The most intriguing questions about these kilns are their dating and their origin. It is now certain that the potters were indigenous - not imported Chinese - and the origin of the craft may have been to the north. Don Hein, who has spent most of his life studying these kilns, is now of the opinion that production had started by the middle of the thirteenth century when what he calls Mon wares were made. Over the years the kilns evolved and the quality of the ceramics improved as new techniques and better clays were introduced. Some historians are of the opinion that Sukothai Kingdom wares continued to be made well into the seventeenth century, but evidence is lacking.

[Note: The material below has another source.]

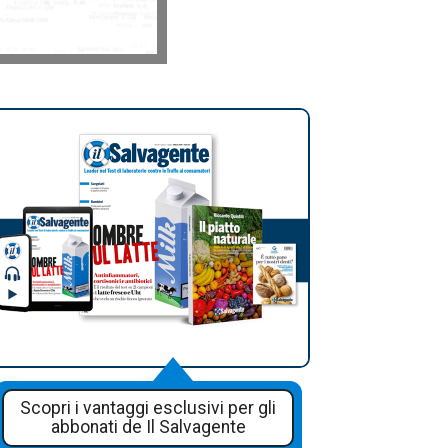
Scopri i vantaggi esclusivi per gli
abbonati de Il Salvagente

My personal opinion is that knowledge of high-fired, glazed stoneware production radiated out from Phayao in the late thirteenth century, that designs from samples of Chinese wares were sometimes copied, but that the industry was entirely local -as is possibly proved by the fact that all writing found on Sukothai and Lanna Kingdom pots is Thai script.
Early, fourteenth century wares, some remarkably fine, were probably made for local consumption but, after Ayuthya absorbed Sukothai at the beginning of the fifteenth century, Chinese merchants, based in Ayuthya, started an extensive export trade to fill the gap left when the Ming banned private exports. The industry must have come to an end soon after the Burmese destruction of the Thai world in 1569. At this time, too, large scale exports of cheap Chinese ceramics once again began to flood the market.